SETTLEMENT AMOUNT. Warning, for itself and on behalf of Dalrada and ESI, agrees
to pay Berryman the aggregate sum of $380 as full and final compromise of all
claims in accordance with the following schedule:

---------------------------- ---------------------------------------------------
        Payment Amount                             Due Date
---------------------------- ---------------------------------------------------
             $150                        Upon Berryman's execution of
                                                this Agreement;
---------------------------- ---------------------------------------------------
             $150            Within 60 days following the date the initial
                                             payment is due; and
---------------------------- ---------------------------------------------------
             $80              Within 150 days of the date the initial payment
                                                   is due.
---------------------------- ---------------------------------------------------
         TOTAL = $380
---------------------------- ---------------------------------------------------

On March 17, 2005, Greenland Corporation ("Plaintiff"), filed an amended
complaint in the Superior Court of California, County of San Diego, Case No.
GIC842605, against the Company and multiple other individuals and entities
resulting from a transaction as evidenced by the "Agreement to Acquire Shares"
dated August 9, 2002, whereby the Company obtained a controlling equity interest
in Plaintiff. Plaintiff contends that the Company engaged in various forms of
wrongdoing including breach of fiduciary duty, conversion, conspiracy and aiding
and abetting. Discovery has commenced but is not complete at this time. Trial
has not been set. Management has fully cooperated in our investigation of the
facts and we intend to continue with vigorous defense against the claims
asserted.

On August 29, 2005, United Bank & Trust filed suit against the Company and other
parties. The allegations of the lawsuit are that the Company guaranteed certain
debt owed by InfoServices, Inc. and is liable in the amount of $678. The case is
in its early stages and discovery has not yet commenced. However, the Company
intends to vigorously defend itself against the claims asserted.
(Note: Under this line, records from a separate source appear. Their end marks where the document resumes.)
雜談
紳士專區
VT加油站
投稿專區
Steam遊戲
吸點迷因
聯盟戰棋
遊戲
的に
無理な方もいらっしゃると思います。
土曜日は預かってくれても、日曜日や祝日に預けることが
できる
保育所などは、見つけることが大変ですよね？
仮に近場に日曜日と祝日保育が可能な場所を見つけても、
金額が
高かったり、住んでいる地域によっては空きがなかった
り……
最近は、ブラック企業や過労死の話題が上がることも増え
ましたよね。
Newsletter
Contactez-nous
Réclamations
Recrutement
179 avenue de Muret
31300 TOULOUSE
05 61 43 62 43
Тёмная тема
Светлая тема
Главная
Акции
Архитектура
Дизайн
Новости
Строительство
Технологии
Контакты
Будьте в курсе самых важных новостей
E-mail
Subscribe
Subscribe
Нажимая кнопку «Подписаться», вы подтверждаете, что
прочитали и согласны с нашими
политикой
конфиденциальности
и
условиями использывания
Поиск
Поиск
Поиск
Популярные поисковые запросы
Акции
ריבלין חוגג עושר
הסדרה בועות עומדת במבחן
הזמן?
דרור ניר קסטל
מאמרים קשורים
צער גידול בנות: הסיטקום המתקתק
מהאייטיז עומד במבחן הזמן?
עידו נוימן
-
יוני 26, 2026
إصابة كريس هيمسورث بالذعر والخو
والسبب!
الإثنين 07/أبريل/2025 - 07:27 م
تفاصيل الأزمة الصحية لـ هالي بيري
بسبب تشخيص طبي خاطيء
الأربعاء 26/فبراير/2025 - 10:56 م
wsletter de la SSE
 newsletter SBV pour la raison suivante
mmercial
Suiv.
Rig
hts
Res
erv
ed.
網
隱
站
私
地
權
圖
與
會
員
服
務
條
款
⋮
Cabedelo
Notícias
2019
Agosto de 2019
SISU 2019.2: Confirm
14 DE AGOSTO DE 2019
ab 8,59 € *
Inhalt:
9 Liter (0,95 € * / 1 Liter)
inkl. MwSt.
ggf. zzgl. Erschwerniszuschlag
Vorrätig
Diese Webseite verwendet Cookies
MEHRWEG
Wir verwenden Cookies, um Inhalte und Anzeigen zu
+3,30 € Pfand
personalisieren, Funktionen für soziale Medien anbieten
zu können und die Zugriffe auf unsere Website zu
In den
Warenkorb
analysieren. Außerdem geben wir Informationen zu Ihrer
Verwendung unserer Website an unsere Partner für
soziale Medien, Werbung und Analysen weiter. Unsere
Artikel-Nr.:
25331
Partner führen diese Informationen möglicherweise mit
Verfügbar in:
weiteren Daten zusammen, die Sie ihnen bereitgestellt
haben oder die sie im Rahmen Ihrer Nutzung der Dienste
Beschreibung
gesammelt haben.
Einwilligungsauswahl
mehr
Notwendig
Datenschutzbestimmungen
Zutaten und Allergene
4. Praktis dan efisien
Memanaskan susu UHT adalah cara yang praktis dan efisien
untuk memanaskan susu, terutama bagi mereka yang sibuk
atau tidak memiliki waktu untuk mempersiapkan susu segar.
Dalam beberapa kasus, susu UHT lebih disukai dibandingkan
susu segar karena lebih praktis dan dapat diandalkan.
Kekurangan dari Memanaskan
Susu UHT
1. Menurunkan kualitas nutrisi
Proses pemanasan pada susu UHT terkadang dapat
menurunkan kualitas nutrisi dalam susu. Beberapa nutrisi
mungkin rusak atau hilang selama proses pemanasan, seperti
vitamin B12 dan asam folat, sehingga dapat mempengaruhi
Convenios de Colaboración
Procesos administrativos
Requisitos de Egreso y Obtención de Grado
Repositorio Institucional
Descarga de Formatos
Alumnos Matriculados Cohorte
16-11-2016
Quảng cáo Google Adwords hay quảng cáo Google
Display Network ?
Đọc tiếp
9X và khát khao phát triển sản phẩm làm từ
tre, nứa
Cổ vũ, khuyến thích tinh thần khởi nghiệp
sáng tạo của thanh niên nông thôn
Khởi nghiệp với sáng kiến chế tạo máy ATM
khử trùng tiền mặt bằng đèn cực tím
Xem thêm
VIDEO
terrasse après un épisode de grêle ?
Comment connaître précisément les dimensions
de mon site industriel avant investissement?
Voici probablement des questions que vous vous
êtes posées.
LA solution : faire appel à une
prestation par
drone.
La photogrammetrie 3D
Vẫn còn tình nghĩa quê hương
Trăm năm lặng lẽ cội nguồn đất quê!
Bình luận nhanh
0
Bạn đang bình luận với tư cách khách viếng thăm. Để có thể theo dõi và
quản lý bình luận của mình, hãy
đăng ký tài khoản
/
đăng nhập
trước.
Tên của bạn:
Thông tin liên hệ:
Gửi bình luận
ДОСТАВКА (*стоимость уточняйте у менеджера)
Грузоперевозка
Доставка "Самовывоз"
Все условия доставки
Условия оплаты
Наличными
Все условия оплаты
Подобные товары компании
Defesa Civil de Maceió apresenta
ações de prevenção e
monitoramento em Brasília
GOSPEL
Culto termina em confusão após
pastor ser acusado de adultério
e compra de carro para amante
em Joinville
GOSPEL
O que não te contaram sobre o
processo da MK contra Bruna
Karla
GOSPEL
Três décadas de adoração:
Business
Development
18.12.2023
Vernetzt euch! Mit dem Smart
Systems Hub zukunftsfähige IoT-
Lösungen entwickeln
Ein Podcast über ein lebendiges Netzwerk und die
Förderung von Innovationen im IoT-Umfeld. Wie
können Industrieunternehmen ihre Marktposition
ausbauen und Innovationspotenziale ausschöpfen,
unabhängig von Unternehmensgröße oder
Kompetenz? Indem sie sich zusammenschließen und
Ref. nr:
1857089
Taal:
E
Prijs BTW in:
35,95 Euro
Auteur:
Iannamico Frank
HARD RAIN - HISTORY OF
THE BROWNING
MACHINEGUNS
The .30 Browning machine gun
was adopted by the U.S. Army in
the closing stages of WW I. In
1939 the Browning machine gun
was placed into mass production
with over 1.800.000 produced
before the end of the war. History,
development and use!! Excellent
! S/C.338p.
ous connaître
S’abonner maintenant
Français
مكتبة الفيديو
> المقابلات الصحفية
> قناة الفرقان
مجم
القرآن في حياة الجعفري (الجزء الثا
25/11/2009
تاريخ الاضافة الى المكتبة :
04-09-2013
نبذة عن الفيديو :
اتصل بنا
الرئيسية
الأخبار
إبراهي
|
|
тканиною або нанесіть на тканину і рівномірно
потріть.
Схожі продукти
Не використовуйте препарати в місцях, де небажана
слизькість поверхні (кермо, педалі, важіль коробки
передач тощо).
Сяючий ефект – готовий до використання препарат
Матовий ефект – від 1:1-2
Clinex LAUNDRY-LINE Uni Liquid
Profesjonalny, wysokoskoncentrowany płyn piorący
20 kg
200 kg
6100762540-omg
Throughout fiscal 2004 and 2005, and through the date of this filing, trade
creditors have made claims and/or filed actions alleging the failure of the
Company to pay its obligations to them in a total amount exceeding $3,000. These
actions are in various stages of litigation, with many resulting in judgments
being entered against the Company. Several of those who have obtained judgments
have filed judgment liens on the Company's assets. These claims range in value
from less than $1 to just over $1,000, with the great majority being less than
$20.

On September 7, 2005, the arbitrator from the American Arbitration Association
awarded to Accord Human Resources a judgment against Greenland Corporation and
the Company as the guarantor, an amount equaling $168. Legal counsel has
estimated that the claim could amount to as much as $214. The Company has
reserved $200 for the claim.

The Company is currently in dispute with one of its investors regarding the pay
down of a convertible note payable with shares of the Company's common stock
issued during the year ended June 30, 2005. The Company has currently reserved
$263 regarding this dispute and is hopeful that the matter can be resolved
amicably.

From time to time, the Company is involved in litigation relating to claims
arising out of their operations in the normal course of business.